After half an hour I remove the towel, and for a moment the blood does not come.
"I think we got it," I say.
"Really?" she says, looking up at me.
"Nothing's coming," I say.
I notice the size of her pores, large, especially those on her nose. Her skin has been leathery for years, tanned to permanence, not in an unflattering way, but in a way interesting considering her Irish background, the fact that she must have grown up fair --
It begins to come again, the blood thick and slow at first, dotted with the black remnants of scabs, then thinner, a lighter red. I squeeze again.
"Too hard," she says. "That hurts."
"Sorry," I say.
"I'm hungry," says a voice. Toph. He is standing behind me, next to the couch.
"What?" I say.
"I can't feed you now. Have something from the fridge."
"I don't care, anything."
"I don't know."
"What do we have?"
"Why don't you look? You're seven, you're perfectly capable of looking."

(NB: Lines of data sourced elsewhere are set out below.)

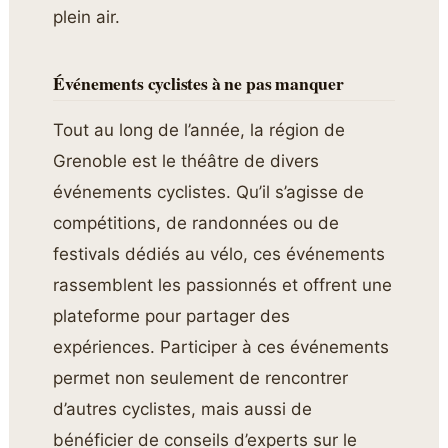
plein air.
Événements cyclistes à ne pas manquer
Tout au long de l’année, la région de
Grenoble est le théâtre de divers
événements cyclistes. Qu’il s’agisse de
compétitions, de randonnées ou de
festivals dédiés au vélo, ces événements
rassemblent les passionnés et offrent une
plateforme pour partager des
expériences. Participer à ces événements
permet non seulement de rencontrer
d’autres cyclistes, mais aussi de
bénéficier de conseils d’experts sur le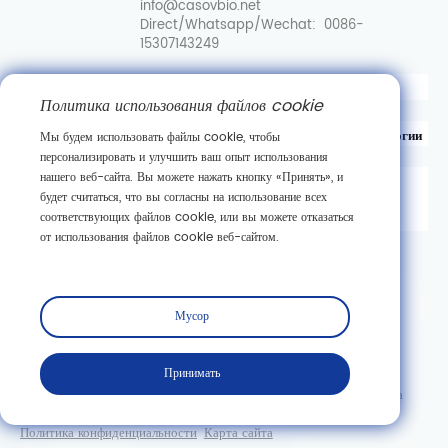
info@casovbio.net
Direct/Whatsapp/Wechat:
0086-
15307143249
Вот перевод на русский язык:
Политика использования файлов cookie
Уханьский центр инноваций в области синтетической биологии
Мы будем использовать файлы cookie, чтобы
персонализировать и улучшить ваш опыт использования
нашего веб-сайта. Вы можете нажать кнопку «Принять», и
д. 89, 3-я улица Гаокэюань,
будет считаться, что вы согласны на использование всех
район развития новых технологий Дунху,
соответствующих файлов cookie, или вы можете отказаться
г. Ухань, провинция Хубэй
от использования файлов cookie веб-сайтом.
Подписаться
Мусор
Принимать
Copyright © Wuhan Casov Green Biotech Co., Ltd. Все права
защищены.
Политика конфиденциальности
Карта сайта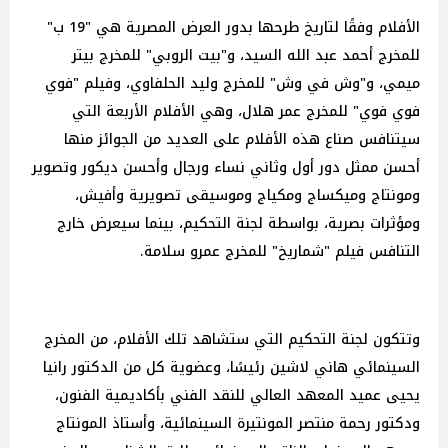
الأفلام وفقًا لتاريخ طرحها بدور العرض المصرية هي "19 ب"
للمخرج أحمد عبد الله السيد، و"بيت الروبي" للمخرج بيتر
ميمي، و"وش في وش" للمخرج وليد الحلفاوي، وفيلم "فوي
فوي فوي" للمخرج عمر هلال، وهي الأفلام الأربعة التي
سيتنافس صناع هذه الأفلام على العديد من الجوائز منها
أحسن ممثل دور أول وثاني نساء ورجال وأحسن ديكور وتصوير
ومونتاج وميكساج ومكياج وموسيقى تصويرية وأفيش،
ومؤثرات بصرية، بواسطة لجنة التحكيم، بينما سيعرض خارج
التنافس فيلم "شماريخ" للمخرج عمرو سلامة.
وتتكون لجنة التحكيم التي ستشاهد تلك الأفلام، من المخرج
السينمائي هاني لاشين رئيسًا، وعضوية كل من الدكتور رانيا
يحيى عميد المعهد العالي للنقد الفني بأكاديمية الفنون،
ودكتور رحمة منتصر المونتيرة السينمائية، وأستاذ المونتاج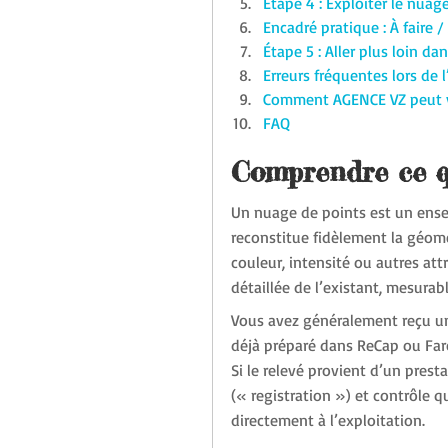
Étape 4 : Exploiter le nuag
Encadré pratique : À faire /
Étape 5 : Aller plus loin d
Erreurs fréquentes lors de 
Comment AGENCE VZ peut 
FAQ
Comprendre ce q
Un nuage de points est un ense
reconstitue fidèlement la géomé
couleur, intensité ou autres att
détaillée de l’existant, mesura
Vous avez généralement reçu un 
déjà préparé dans ReCap ou Faro
Si le relevé provient d’un prest
(« registration ») et contrôle q
directement à l’exploitation.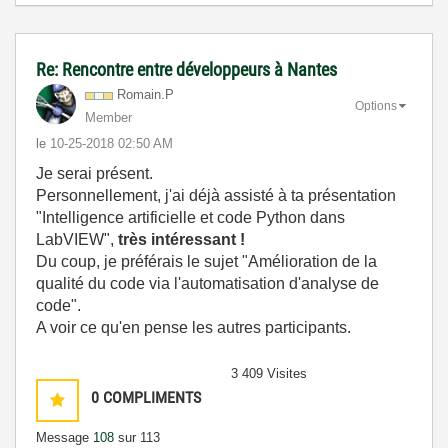
Re: Rencontre entre développeurs à Nantes
Romain.P
Options
Member
le
‎10-25-2018
02:50 AM
Je serai présent.
Personnellement, j'ai déjà assisté à ta présentation
"Intelligence artificielle et code Python dans
LabVIEW",
très intéressant !
Du coup, je préférais le sujet "Amélioration de la
qualité du code via l'automatisation d'analyse de
code".
A voir ce qu'en pense les autres participants.
3 409 Visites
0
COMPLIMENTS
Message
108
sur 113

"We don't have anything good."
"Then don't eat."
"But I'm hungry."
"Then eat something."
"Jesus, Toph, just have an apple."
"I don't want an apple."
"C'mere, sweetie," says Mom.
"We'll get some food later," I say.
"Come to Mommy."
"What kind of food?"
"Go downstairs, Topher."
Toph goes back downstairs.
"He's scared of me," she says.
"He's not scared of you."
In a few minutes, I lift the towel to see the nose. The nose is turning purple. The blood is not thickening. The blood is still thin and red.

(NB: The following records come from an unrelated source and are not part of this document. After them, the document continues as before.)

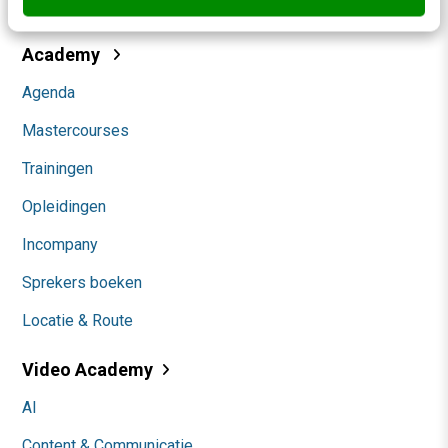
Community
Academy
Agenda
Mastercourses
Trainingen
Opleidingen
Incompany
Sprekers boeken
Locatie & Route
Video Academy
AI
Content & Communicatie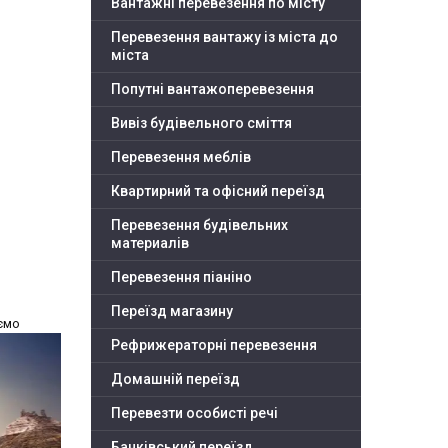
Вантажні перевезення по місту
Перевезення вантажу із міста до
міста
Попутні вантажоперевезення
Вивіз будівельного сміття
Перевезення меблів
Квартирний та офісний переїзд
Перевезення будівельних
материалів
Перевезення піаніно
Переїзд магазину
ємо
Рефрижераторні перевезення
Домашній переїзд
Перевезти особисті речі
Банківський переїзд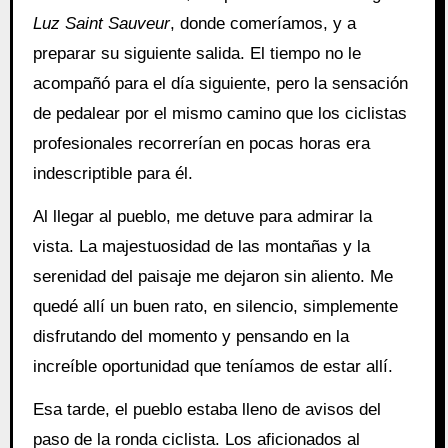
Luz Saint Sauveur
, donde comeríamos, y a
preparar su siguiente salida. El tiempo no le
acompañó para el día siguiente, pero la sensación
de pedalear por el mismo camino que los ciclistas
profesionales recorrerían en pocas horas era
indescriptible para él.
Al llegar al pueblo, me detuve para admirar la
vista. La majestuosidad de las montañas y la
serenidad del paisaje me dejaron sin aliento. Me
quedé allí un buen rato, en silencio, simplemente
disfrutando del momento y pensando en la
increíble oportunidad que teníamos de estar allí.
Esa tarde, el pueblo estaba lleno de avisos del
paso de la ronda ciclista. Los aficionados al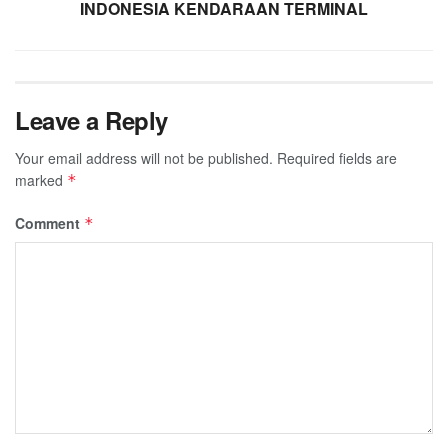
INDONESIA KENDARAAN TERMINAL
Leave a Reply
Your email address will not be published.
Required fields are
marked
*
Comment
*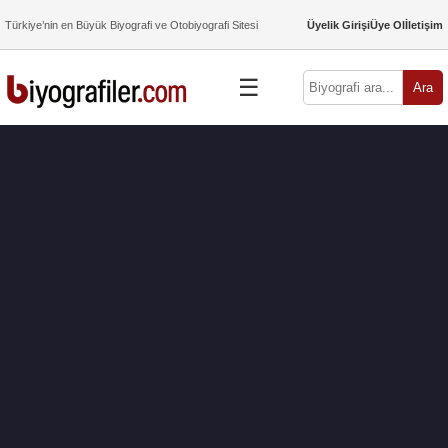
Türkiye’nin en Büyük Biyografi ve Otobiyografi Sitesi
Üyelik Girişi
Üye Ol
İletişim
☰
Ara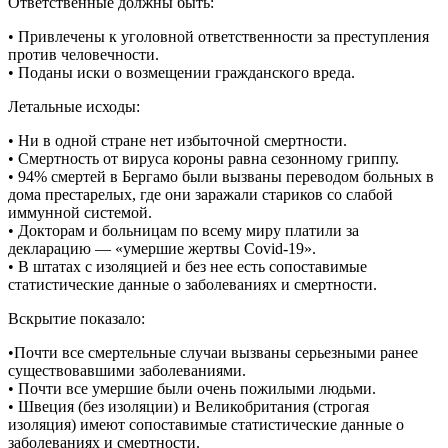
Ответственные должны быть:
• Привлечены к уголовной ответственности за преступления
против человечности.
• Поданы иски о возмещении гражданского вреда.
Летальные исходы:
• Ни в одной стране нет избыточной смертности.
• Смертность от вируса короны равна сезонному гриппу.
• 94% смертей в Бергамо были вызваны переводом больных в
дома престарелых, где они заражали стариков со слабой
иммунной системой.
• Докторам и больницам по всему миру платили за
декларацию — «умершие жертвы Covid-19».
• В штатах с изоляцией и без нее есть сопоставимые
статистические данные о заболеваниях и смертности.
Вскрытие показало:
•Почти все смертельные случаи вызваны серьезными ранее
существовавшими заболеваниями.
• Почти все умершие были очень пожилыми людьми.
• Швеция (без изоляции) и Великобритания (строгая
изоляция) имеют сопоставимые статистические данные о
заболеваниях и смертности.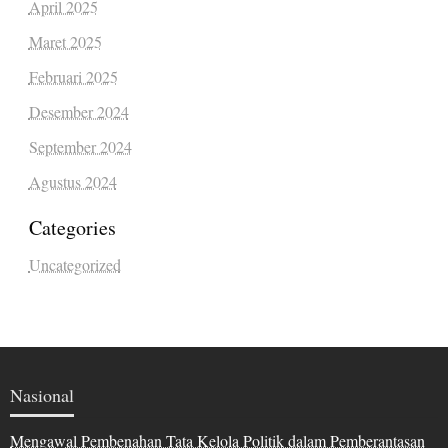
April 2025
Maret 2025
Februari 2025
Desember 2024
September 2024
Agustus 2024
Categories
Uncategorized
Nasional
Mengawal Pembenahan Tata Kelola Politik dalam Pemberantasan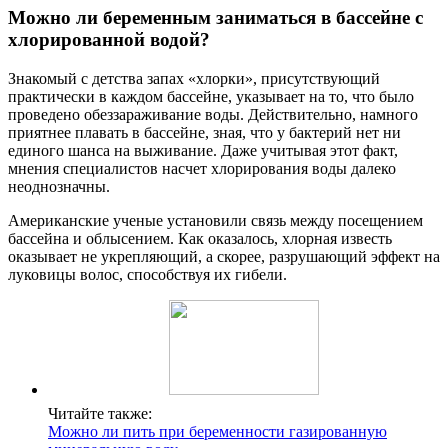
Можно ли беременным заниматься в бассейне с
хлорированной водой?
Знакомый с детства запах «хлорки», присутствующий
практически в каждом бассейне, указывает на то, что было
проведено обеззараживание воды. Действительно, намного
приятнее плавать в бассейне, зная, что у бактерий нет ни
единого шанса на выживание. Даже учитывая этот факт,
мнения специалистов насчет хлорирования воды далеко
неоднозначны.
Американские ученые установили связь между посещением
бассейна и облысением. Как оказалось, хлорная известь
оказывает не укрепляющий, а скорее, разрушающий эффект на
луковицы волос, способствуя их гибели.
Читайте также:
Можно ли пить при беременности газированную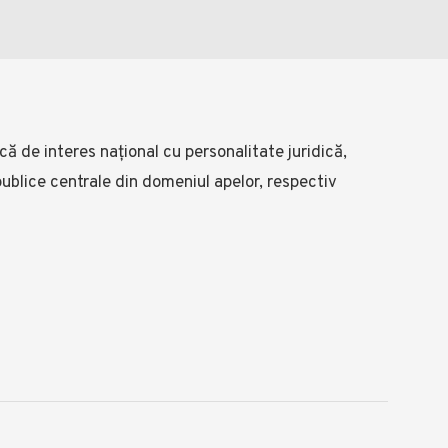
ă de interes național cu personalitate juridică,
 publice centrale din domeniul apelor, respectiv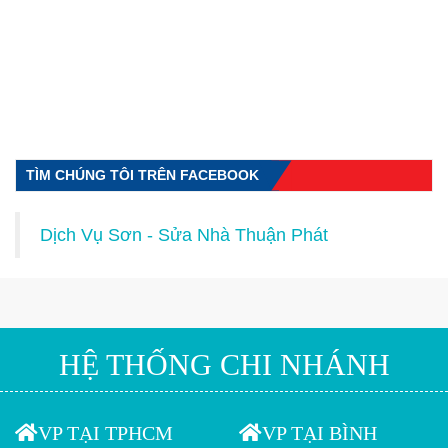
TÌM CHÚNG TÔI TRÊN FACEBOOK
Dịch Vụ Sơn - Sửa Nhà Thuận Phát
HỆ THỐNG CHI NHÁNH
VP TẠI TPHCM
VP TẠI BÌNH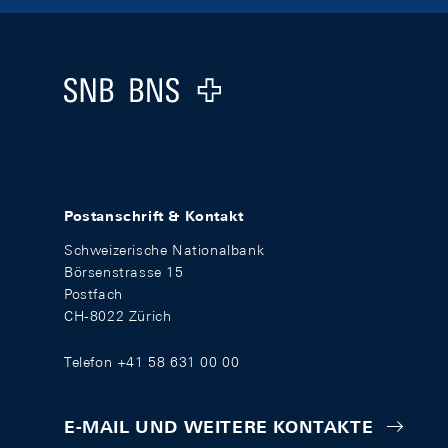
Footer
Logo
Postanschrift & Kontakt
Schweizerische Nationalbank
Börsenstrasse 15
Postfach
CH-8022 Zürich
Telefon +41 58 631 00 00
E-MAIL UND WEITERE KONTAKTE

"It's not clotting," I say.
"What do you want to do?"
"What do you mean, nothing?"
"It's not stopping."
"We've been waiting awhile."
"I think we should do something."
"When's Beth coming back?"
"I don't know."
"We should do something."
"Fine. Call the nurse."
I call the nurse we call when we have questions. We call her when the IV isn't dripping properly, or when there's a bubble in the tube, or when bruises the size of dinner plates appear on our mother's back. For the nose the nurse suggests pressure, and keeping her head back. I tell her that I have been doing just that, and that it has not yet worked. She suggests ice. I say thank you and hang up and go to the kitchen and wrap three cubes of ice in a paper towel. I bring them back and apply them to the bridge of her nose.